• [Your instructions] For these records, count the lines containing the word "profeta" and respond with the number alone.
Input material Block Start
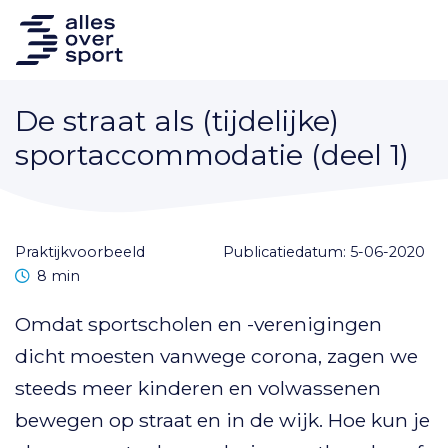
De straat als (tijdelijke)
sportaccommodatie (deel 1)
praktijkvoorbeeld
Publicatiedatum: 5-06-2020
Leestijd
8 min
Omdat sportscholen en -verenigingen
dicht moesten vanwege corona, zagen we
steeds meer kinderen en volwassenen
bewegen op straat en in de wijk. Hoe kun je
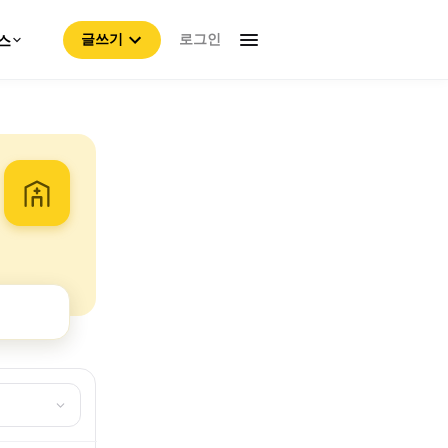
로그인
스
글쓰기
Input material Block End
Input material Block Start
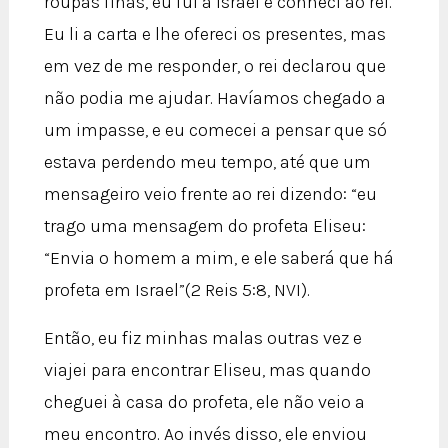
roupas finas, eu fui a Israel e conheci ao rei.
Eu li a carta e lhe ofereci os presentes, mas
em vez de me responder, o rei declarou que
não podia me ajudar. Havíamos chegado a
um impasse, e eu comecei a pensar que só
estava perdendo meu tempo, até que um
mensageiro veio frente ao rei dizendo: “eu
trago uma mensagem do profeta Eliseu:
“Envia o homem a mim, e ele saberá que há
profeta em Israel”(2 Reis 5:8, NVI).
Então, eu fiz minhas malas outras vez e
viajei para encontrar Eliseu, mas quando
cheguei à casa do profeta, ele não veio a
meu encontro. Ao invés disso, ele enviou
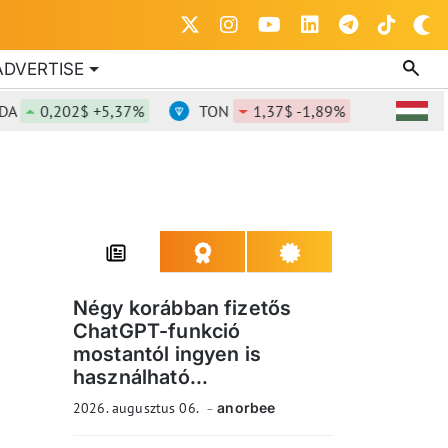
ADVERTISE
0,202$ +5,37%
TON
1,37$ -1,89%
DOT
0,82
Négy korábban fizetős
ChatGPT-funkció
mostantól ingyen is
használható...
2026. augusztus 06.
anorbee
Input material Block End
Input material Block Start
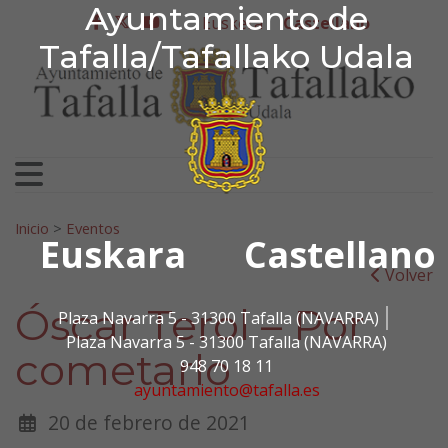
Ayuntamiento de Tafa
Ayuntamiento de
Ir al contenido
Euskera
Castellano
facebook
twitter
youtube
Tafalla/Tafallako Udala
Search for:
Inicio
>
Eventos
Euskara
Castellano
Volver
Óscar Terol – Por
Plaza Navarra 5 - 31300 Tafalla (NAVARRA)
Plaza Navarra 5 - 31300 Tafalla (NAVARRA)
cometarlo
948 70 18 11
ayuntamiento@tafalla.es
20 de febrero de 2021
Input material Block End
• [Written solution] 3